A ce moment j’aurais dû tourner les talons mais naïvement j'ai pensé qu’il pouvait y avoir un quiproquo, et qu'il avait déliré un échange qui n'avait pas eu lieu.
« Non je vous assure. Votre collègue m’avait simplement désigné cette chaussure, vous me dites ne pas avoir ma pointure, peut-être pouvez-vous me montrer les autres modèles qui pourraient convenir ? »
« C’est là ! » (désignant le rayonnage)
« Bon peut-être pourriez-vous me dire ce qui distingue les différents modèles pour m'aider à faire un choix ? » (j’étais perdu devant la dizaine de paires exposées)
« Oh écoutez, j’étais là, juste à côté, elle a pris bien assez de temps pour vous expliquer hein »
(Euh… non. Elle m’a ghosté quand l’autre client est arrivé.)
Je suis sonné par tant de grossièreté. Je lui dis calmement que je ne comprends plus où je suis là, et qu’on ne m’avait encore jamais traité ainsi dans une boutique. Mi-agacé, mi-amusé, et parfaitement agressif, il prend une chaussure : « Mais vous voulez quoi, que je vous explique dans quelle matière est telle semelle ? Telle empeigne ? »

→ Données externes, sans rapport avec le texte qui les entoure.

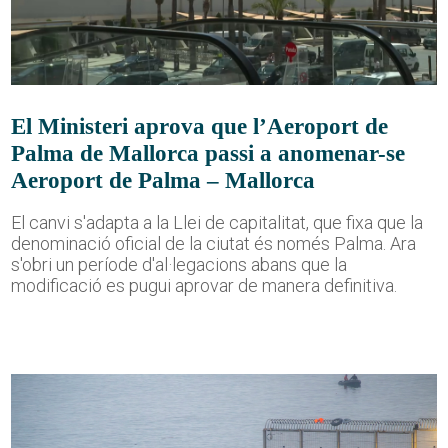
El Ministeri aprova que l’Aeroport de
Palma de Mallorca passi a anomenar-se
Aeroport de Palma – Mallorca
El canvi s'adapta a la Llei de capitalitat, que fixa que la
denominació oficial de la ciutat és només Palma. Ara
s'obri un període d'al·legacions abans que la
modificació es pugui aprovar de manera definitiva.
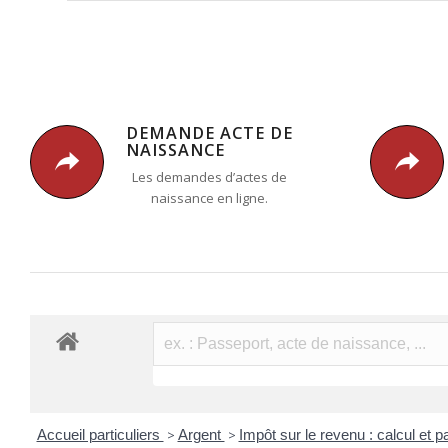
DEMANDE ACTE DE
NAISSANCE
Les demandes d’actes de
naissance en ligne.
Accueil particuliers
>
Argent
>
Impôt sur le revenu : calcul et 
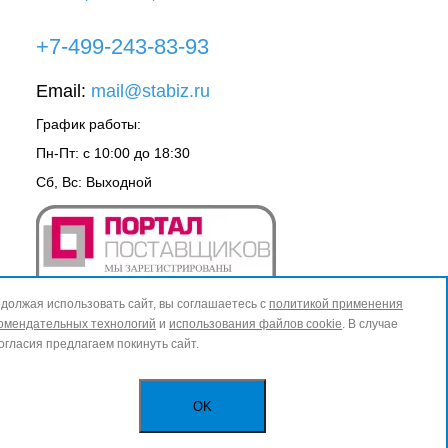
+7-499-243-83-93
Email:
mail@stabiz.ru
График работы:
Пн-Пт: с 10:00 до 18:30
Сб, Вс: Выходной
должая использовать сайт, вы соглашаетесь с
политикой применения
омендательных технологий
и
использования файлов cookie
. В случае
огласия предлагаем покинуть сайт.
OK
ИЗБРАННОЕ
0
КОРЗИНА
0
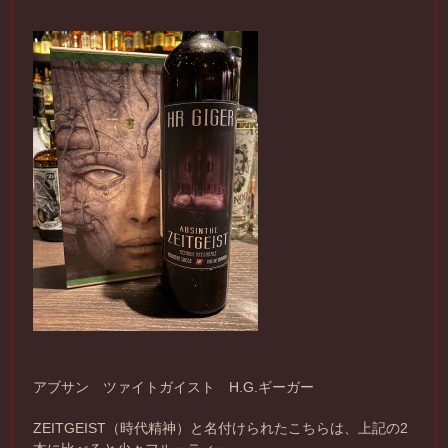
アブサン ツァイトガイスト H.G.ギーガー
ZEITGEIST（時代精神）と名付けられたこちらは、上記の2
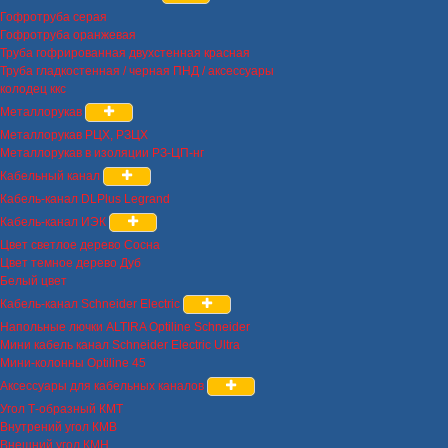
Гофротруба серая
Гофротруба оранжевая
Труба гофрированная двухстенная красная
Труба гладкостенная / черная ПНД / аксессуары
колодец ккс
Металлорукав
Металлорукав РЦХ, РЗЦХ
Металлорукав в изоляции РЗ-ЦП-нг
Кабельный канал
Кабель-канал DLPlus Legrand
Кабель-канал ИЭК
Цвет светлое дерево Сосна
Цвет темное дерево Дуб
Белый цвет
Кабель-канал Schneider Electric
Напольные лючки ALTIRA Optiline Schneider
Мини кабель канал Schneider Electric Ultra
Мини-колонны Optiline 45
Аксессуары для кабельных каналов
Угол Т-образный КМТ
Внутрений угол КМВ
Внешний угол КМН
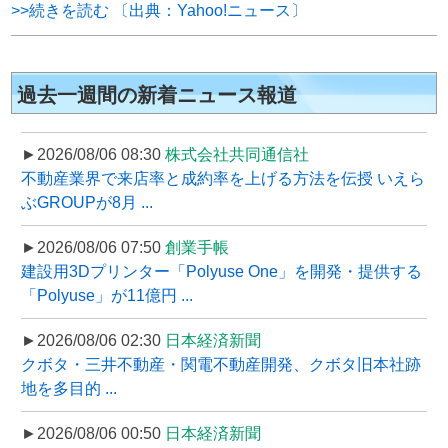
>>続きを読む 〔出典：Yahoo!ニュース〕
過去一週間の新着ニュース報道
►2026/08/06 08:30
株式会社共同通信社
不動産業界で来店率と成約率を上げる方法を伝授 いえら
ぶGROUPが8月 ...
►2026/08/06 07:50
創業手帳
建設用3Dプリンター「Polyuse One」を開発・提供する
「Polyuse」が11億円 ...
►2026/08/06 02:30
日本経済新聞
クボタ・三井不動産・関電不動産開発、クボタ旧本社跡
地を多目的 ...
►2026/08/06 00:50
日本経済新聞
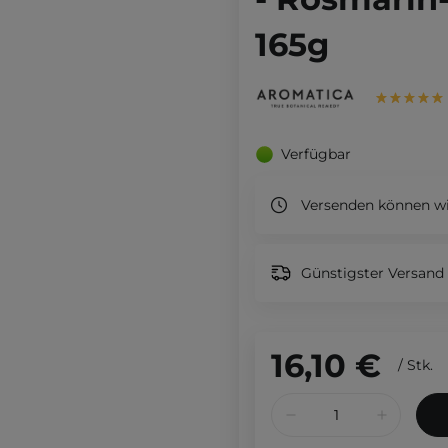
165g
Verfügbar
Versenden können wi
Günstigster Versand 
16,10 €
/
Stk.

Non. J’aurais juste aimé qu’on me présente les modèles pouvant convenir à mon usage, et possiblement en essayer un. C'est ce qu'on peut attendre d'une relation commerciale je crois ? Surréaliste.
Je lis ici de nombreux commentaires élogieux. Il faut croire qu'on a ses bonnes têtes dans cette boutique. La mienne manifestement, pour une raison que je chercher encore, n’en fait pas partie.